Quote of the Day
”I often think how much easier the world would have been to manage if Herr Hitler and Signor Mussolini had been at Oxford.”
- Lord Halifax, Neville Chamberlain’s Foreign Secretary.
Er, note that he said Oxford, not Cambridge.
Musical alternative to the morning’s radio news
Haydn String Quartet No. 62, Op. 76 No. 3 “Emperor” (2nd mov) Veridis Quartet (Live performance)
Can democracies stand up to Facebook? Ireland may have the answer
This morning’s Observer column:
Last month, the Irish data protection commissioner (DPC) sent Facebook a preliminary order ordering it to stop sending the data of its European users to the US. This was a big deal, because in order to comply with the ruling, Facebook would have to embark on a comprehensive re-engineering of its European operations, or to shut down those operations entirely, at least for a time.

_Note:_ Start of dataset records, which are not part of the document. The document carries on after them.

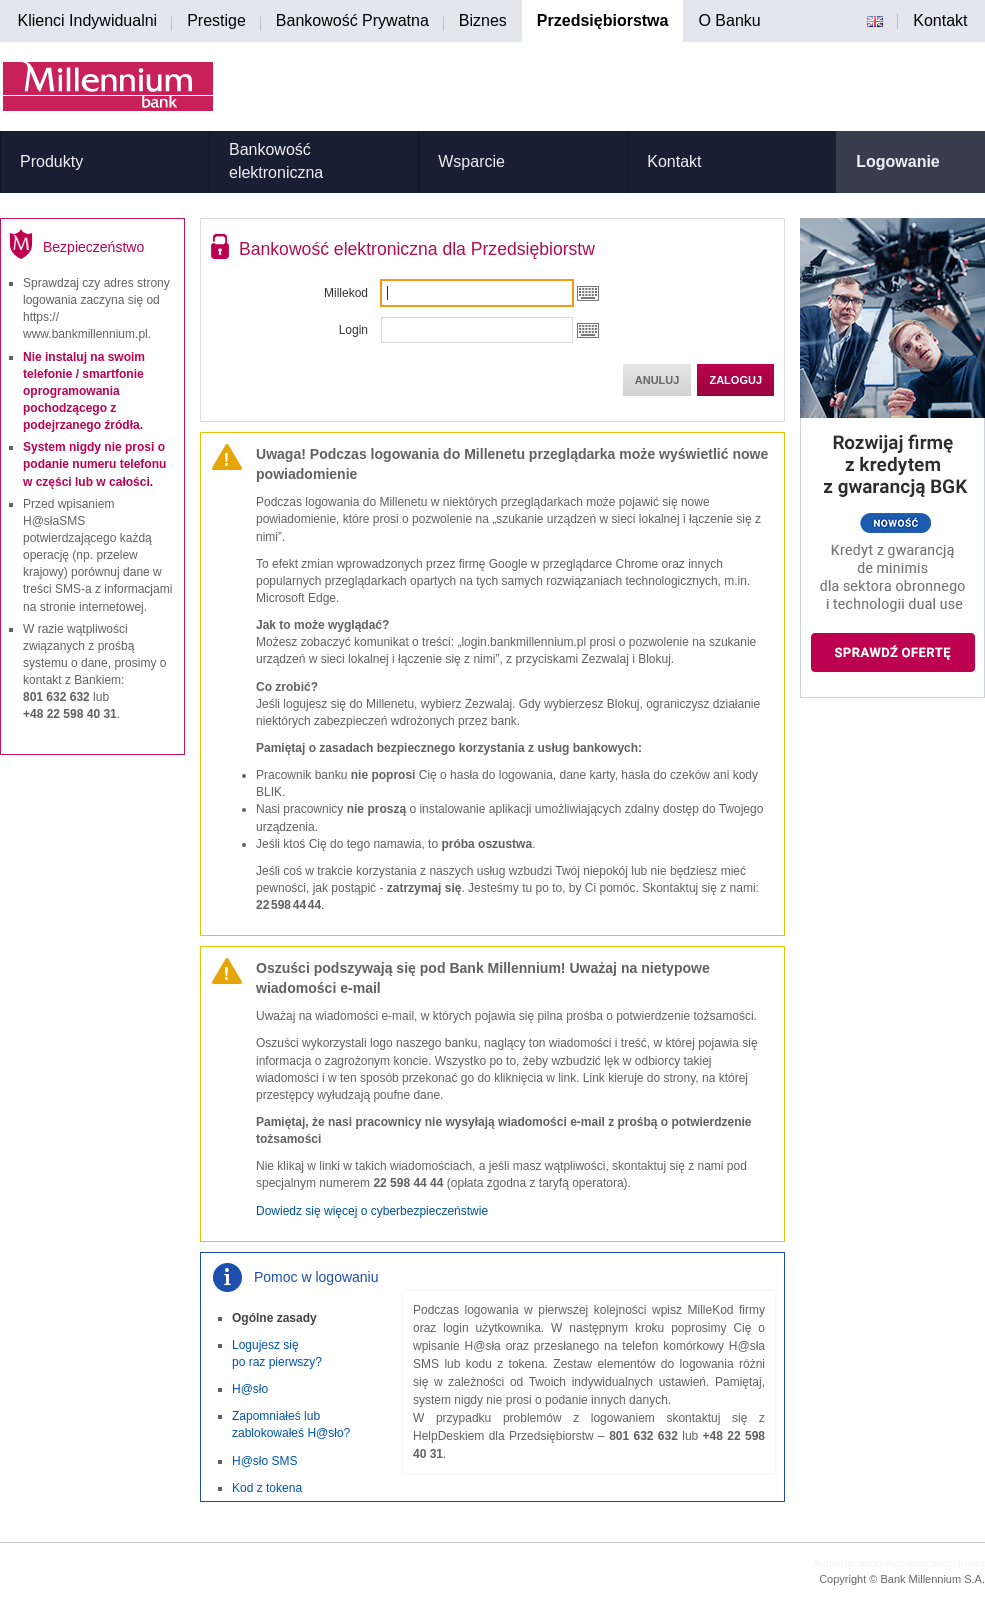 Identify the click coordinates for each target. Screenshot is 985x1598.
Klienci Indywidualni (88, 20)
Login (353, 330)
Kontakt (940, 20)
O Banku (729, 20)
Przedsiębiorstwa (603, 20)
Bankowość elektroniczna (276, 161)
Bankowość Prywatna (352, 20)
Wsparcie (471, 161)
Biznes (483, 20)
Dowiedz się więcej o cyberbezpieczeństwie (372, 1211)
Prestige (216, 20)
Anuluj (657, 380)
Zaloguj (735, 380)
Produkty (51, 161)
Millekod (346, 293) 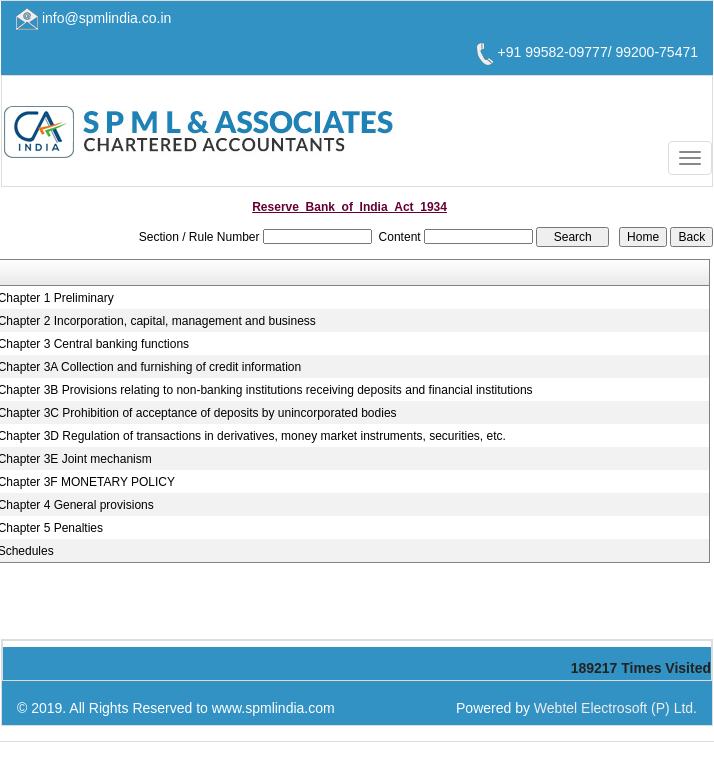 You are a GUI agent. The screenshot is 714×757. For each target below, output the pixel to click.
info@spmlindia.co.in (106, 18)
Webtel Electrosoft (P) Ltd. (615, 708)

Such a shutdown would of course be traumatic for the poor souls who are addicted to Facebook and Instagram, but it would be even worse for the company – for two reasons. The first is that it makes more money from European users’ data – an average of $13.21 (£10.19) per user in 2019 – than from any other territory except the US (where it earns $41.41 per user); the second is that failure to comply could land it with a fine of up to 4% of its global revenue, which in Facebook’s case would come to about $3bn. Given the scale of its revenues, that’s not a showstopper, but it would nevertheless be annoying.
Predictably, the company was furious, threatening, as one commentator put it, “to pack up its toys and go home if European regulators don’t back down and let the social network get its own way”…
How to debate against a liar
The first Presidential debate is coming up on Tuesday.
Richard A. Friedman is a professor of clinical psychiatry. He has [some advice] (https://www.nytimes.com/2020/09/25/opinion/debate-trump-biden-lie.html) for Joe Biden on how to handle Trump.
When Joe Biden debates President Trump on Tuesday, he will have to figure out how to parry with an opponent who habitually lies and doesn’t play by the rules.
As a psychiatrist, I’d like to offer Mr. Biden some advice: Don’t waste your time fact-checking the president. If you attempt to counter every falsehood or distortion that Mr. Trump serves up, you will cede control of the debate. And, by trying to correct him, you will paradoxically strengthen the misinformation rather than undermine it. (Research shows that trying to correct a falsehood with truth can backfire by reinforcing the original lie. )
Instead, Biden should use more powerful weapons that will put Trump on the defensive.
The first weapon may be the most effective: humor and ridicule.
Trump, faced with a pandemic and an economic downturn, tells Americans what a great job he’s done. In response, Mr. Biden should smile and say with a bit of laugh: “And just where have you been living? South Korea? Or Fiji? You cannot be in the United States — except maybe on the golf course. We’ve got about 4 percent of the world’s population and 21 percent of all Covid deaths and the highest unemployment since the Great Depression! You must be living on another planet!”
The retort mocks the president as weak and unaccomplished, which will rattle him. He is apparently so fearful of being the target of a joke that — unlike any president before him — he has skipped the last three roasts at the White House Correspondents Dinner.
Lots more in that vein. Professor Friedman also comes up with something I hadn’t thought about: there won’t be a live audience.
President Trump will not have a live audience to excite him and satisfy his insatiable need for approval and attention, which means he will be even more vulnerable to a takedown. True, no one will be there to laugh at Mr. Biden’s jokes, but it doesn’t matter because the goal is serious: to expose the truth and unnerve Mr. Trump by getting under his skin.
Interesting piece throughout.
One of the most interesting and unusual books I read during lockdown is George Dyson’s Analogia: the Entangled Destinies of Nature, Human Beings and Machines. In one section of it he describes an extraordinary, top-secret project that his father, the great physicist Freeman Dyson, had worked on in the late 1950s — the Orion Project. Crudely summarised, this was a project to build a huge spaceship powered by a large number of successive nuclear explosions. It sounds so daft that I have doubts even as I type the words. But the project was real (fuelled in part by post-Sputnik panic in the US) and prototypes were built and tested, though most of the information about it was highly classified until George Dyson campaigned vigorously to have it released.
Anyway, I finished the book wondering what else was known about Project Orion, and — lo! and behold! — look what I found: a wonderful 2002 BBC documentary, To Mars By A Bomb – The Secret History of Project Orion, about it.
It’s nearly an hour long, so make some coffee, pull up a chair, and ponder the exquisite madness of ultra-clever human beings.